▸ **Activity**
Would you please output all the records exactly as given? Pictures should not appear in the copy.

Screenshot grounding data
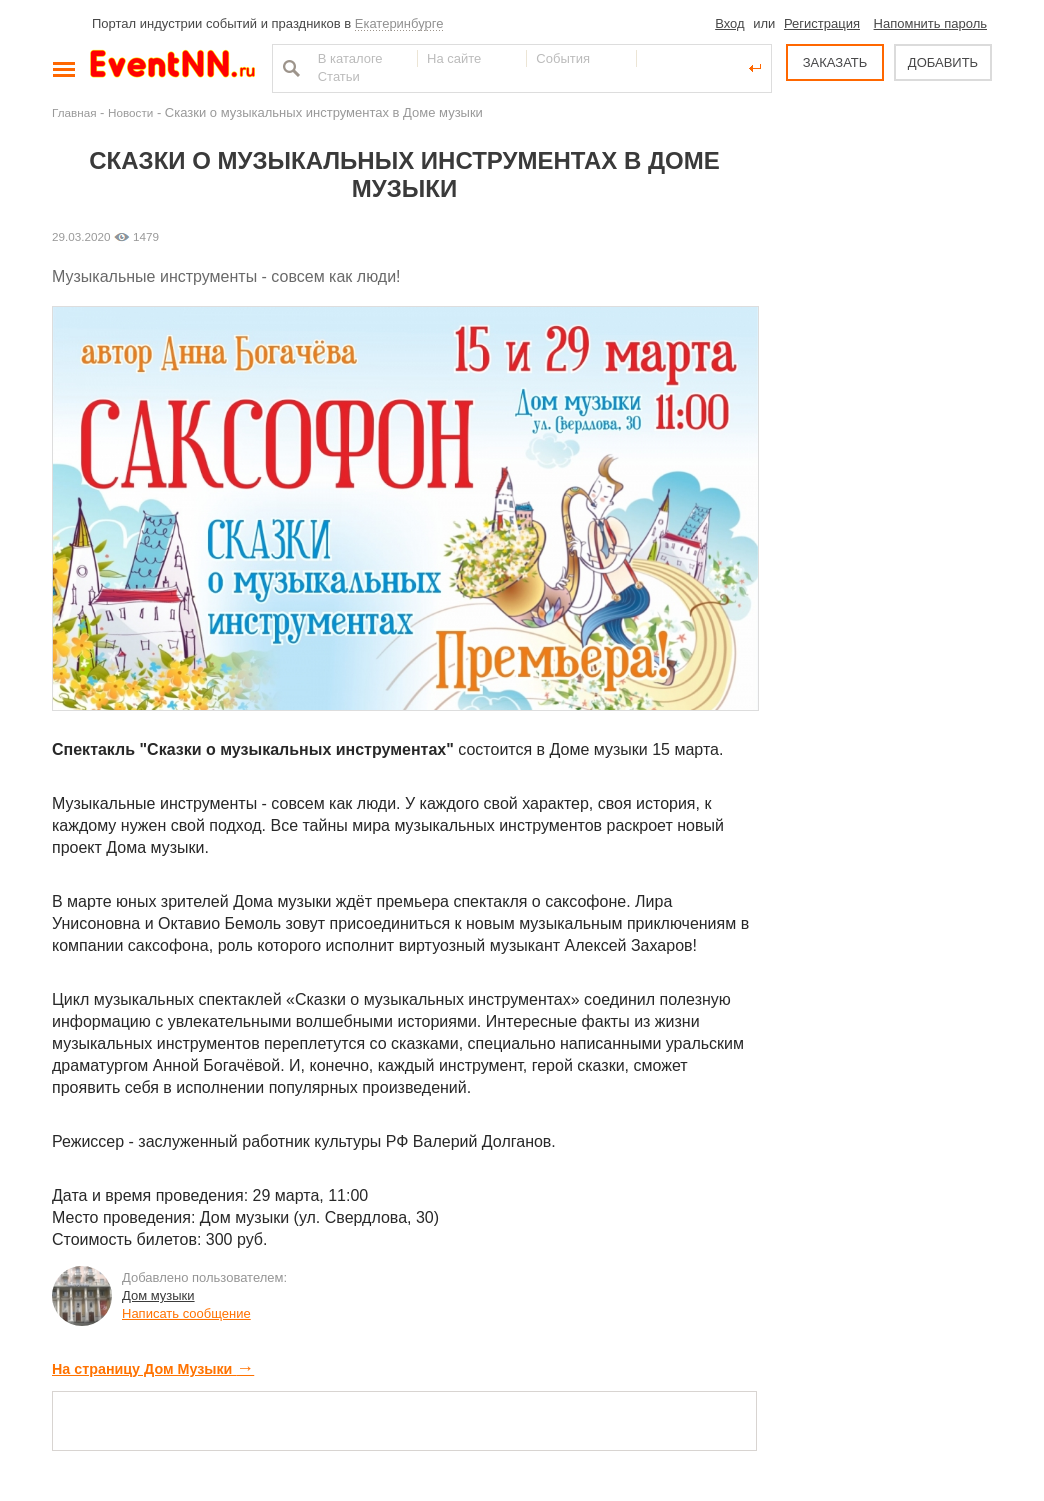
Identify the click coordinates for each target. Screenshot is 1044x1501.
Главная (74, 112)
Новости (130, 112)
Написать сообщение (186, 1313)
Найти (289, 68)
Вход (729, 23)
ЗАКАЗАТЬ (835, 62)
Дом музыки (158, 1295)
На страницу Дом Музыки (153, 1369)
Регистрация (822, 23)
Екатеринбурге (399, 23)
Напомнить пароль (930, 23)
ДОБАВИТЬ (943, 62)
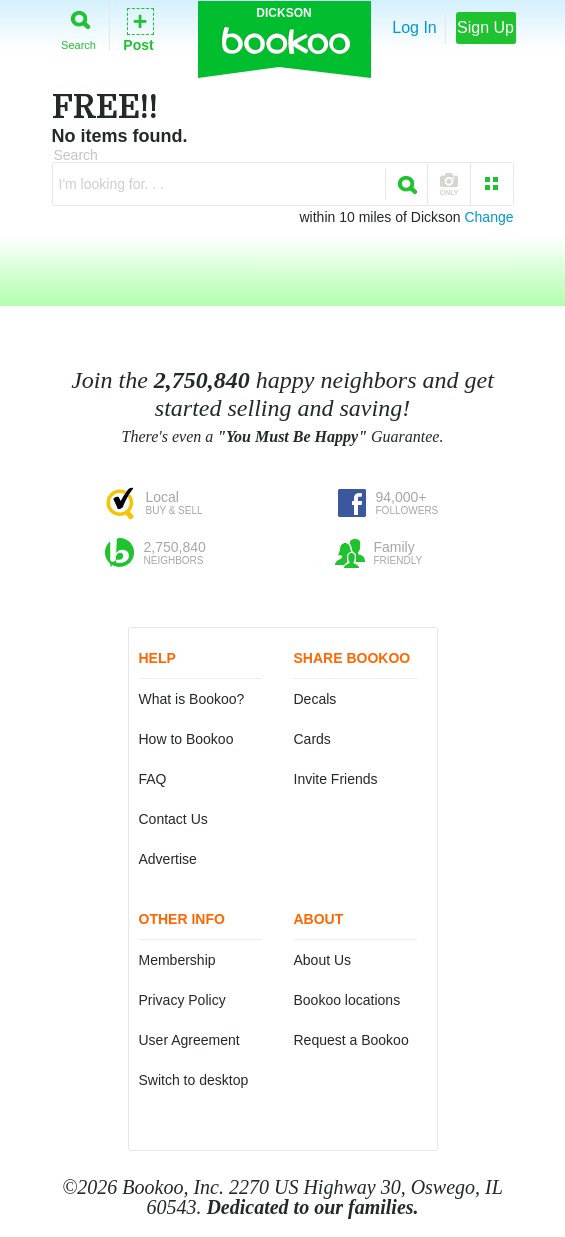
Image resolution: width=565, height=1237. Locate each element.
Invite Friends (336, 779)
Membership (177, 960)
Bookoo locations (347, 1000)
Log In (414, 27)
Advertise (168, 859)
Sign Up (485, 27)
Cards (312, 739)
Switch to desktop (194, 1080)
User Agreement (189, 1040)
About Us (323, 960)
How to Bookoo (186, 739)
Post (138, 28)
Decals (315, 699)
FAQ (153, 779)
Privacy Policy (182, 1000)
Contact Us (173, 819)
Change (488, 217)
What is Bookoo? (192, 699)
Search (78, 26)
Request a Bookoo (351, 1040)
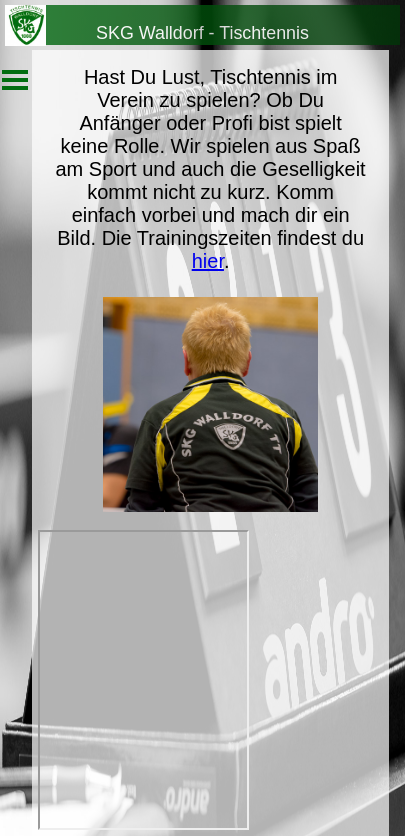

▸ **Result for this task**
Identify the click coordinates for each target. Screenshot is 1044x1501.
Главная (74, 112)
Новости (130, 112)
Написать сообщение (186, 1313)
Найти (289, 68)
Вход (729, 23)
ЗАКАЗАТЬ (835, 62)
Дом музыки (158, 1295)
На страницу Дом Музыки (153, 1369)
Регистрация (822, 23)
Екатеринбурге (399, 23)
Напомнить пароль (930, 23)
ДОБАВИТЬ (943, 62)
Image resolution: width=565, height=1237. Locate each element.
Invite Friends (336, 779)
Membership (177, 960)
Bookoo locations (347, 1000)
Log In (414, 27)
Advertise (168, 859)
Sign Up (485, 27)
Cards (312, 739)
Switch to desktop (194, 1080)
User Agreement (189, 1040)
About Us (323, 960)
How to Bookoo (186, 739)
Post (138, 28)
Decals (315, 699)
FAQ (153, 779)
Privacy Policy (182, 1000)
Contact Us (173, 819)
Change (488, 217)
What is Bookoo? (192, 699)
Search (78, 26)
Request a Bookoo (351, 1040)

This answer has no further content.